Schacht's views on this matter have come under criticism from scholars in recent decades. His notable critics include M. Muṣṭafā al-Aʻẓamī and Wael Hallaq. Al-A'zami's work On Schacht's Origins of Muhammadan Jurisprudence is a systematic response to Schacht's thesis, outlining its inconsistencies within itself, Schacht's very broad generalizations, and his continuous special pleading in the face of data. Hallaq argues that Schacht mistakenly assumes that medieval Muslims scholars held ḥadīth to be apodictically true. According to Hallaq, it is more likely the case — and indeed apparent to the careful reader upon inspecting the literature — that at least where matters of law were concerned medieval Muslim scholars judged the majority of ḥadīth as only probabilistically true. It was the epistemic sum of probable traditions, and not the assured truth of any one tradition in particular, upon which they built their legal rulings.

==Legacy==

Scholarly reaction to Schacht's work has produced "three camps of scholars" according to Mohsen Haredy citing Wael Hallaq. Those (such as John Wansbrough, and Michael Cook) who seek to "reconfirm his conclusions", and at times going beyond them; those who endeavor to refute them (Nabia Abbott, F. Sezgin, M. Azami, Gregor Schoeler and Johann Fück) and a those "seeking to create a middle, perhaps synthesized, position between the two" (Motzki, D. Santillana, G.H. Juynboll, Fazlur Rahman and James Robson).
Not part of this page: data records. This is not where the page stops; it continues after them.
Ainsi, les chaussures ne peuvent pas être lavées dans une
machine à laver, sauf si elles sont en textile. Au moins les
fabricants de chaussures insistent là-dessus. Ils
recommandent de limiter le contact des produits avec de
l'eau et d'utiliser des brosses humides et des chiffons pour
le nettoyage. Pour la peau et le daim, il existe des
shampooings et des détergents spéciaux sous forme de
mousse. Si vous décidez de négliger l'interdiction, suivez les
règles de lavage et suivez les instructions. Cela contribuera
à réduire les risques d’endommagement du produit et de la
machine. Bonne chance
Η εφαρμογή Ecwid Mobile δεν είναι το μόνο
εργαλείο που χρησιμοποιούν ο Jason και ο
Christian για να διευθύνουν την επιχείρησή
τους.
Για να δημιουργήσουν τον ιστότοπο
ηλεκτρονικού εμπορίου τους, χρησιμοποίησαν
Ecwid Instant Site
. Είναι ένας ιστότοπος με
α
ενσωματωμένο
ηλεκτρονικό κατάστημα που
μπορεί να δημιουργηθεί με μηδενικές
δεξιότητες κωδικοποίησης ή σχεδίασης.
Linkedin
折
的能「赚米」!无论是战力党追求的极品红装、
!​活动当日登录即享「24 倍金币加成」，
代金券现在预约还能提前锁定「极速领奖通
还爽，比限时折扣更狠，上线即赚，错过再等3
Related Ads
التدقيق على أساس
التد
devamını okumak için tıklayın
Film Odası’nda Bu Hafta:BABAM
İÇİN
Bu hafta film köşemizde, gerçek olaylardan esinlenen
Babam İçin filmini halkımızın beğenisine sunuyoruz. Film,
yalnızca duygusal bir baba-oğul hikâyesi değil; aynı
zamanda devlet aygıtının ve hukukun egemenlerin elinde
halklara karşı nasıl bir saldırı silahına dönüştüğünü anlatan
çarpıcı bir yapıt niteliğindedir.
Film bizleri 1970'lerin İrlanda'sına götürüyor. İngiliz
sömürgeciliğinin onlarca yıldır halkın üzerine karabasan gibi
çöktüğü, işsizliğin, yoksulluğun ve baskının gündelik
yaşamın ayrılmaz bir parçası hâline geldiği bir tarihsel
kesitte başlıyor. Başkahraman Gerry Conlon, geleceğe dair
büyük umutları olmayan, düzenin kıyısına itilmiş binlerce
According to David Forte, "nearly all Western Islamic scholars agree that Schacht's evidence against the authenticity of the traditions is virtually unassailable." Supporters of his include: Maurice Gaudefroy-Demombynes, who writes that many ahadith "are apocryphal and were invented in the 8th century in order to justify innovations and tendencies which were very foreign to the intentions of the Prophet"; J. N. D. Anderson, who states most ahadith were "beyond question, fabricated"; Herbert Liebesny; and Seymour Vesey-Fitzgerald, who states "there was deliberate forgery of traditions by responsible lawyers on such a scale that no purely legal tradition of the Prophet himself can be regarded as above suspicion."

==Works==

- Bergsträsser, Gotthelf: Grundzüge des islamischen Rechts. Editor: Joseph Schacht. Berlin-Leipzig 1935.
- Islam in Northern Nigeria. In: Studia Islamica 8 (1957) 123–146.
- Schacht, Joseph: An Introduction to Islamic Law. Oxford 1964.
- Schacht, Joseph: The Origins of Muhammadan Jurisprudence. Oxford University Press 1950, (1967 with corrections and Additions).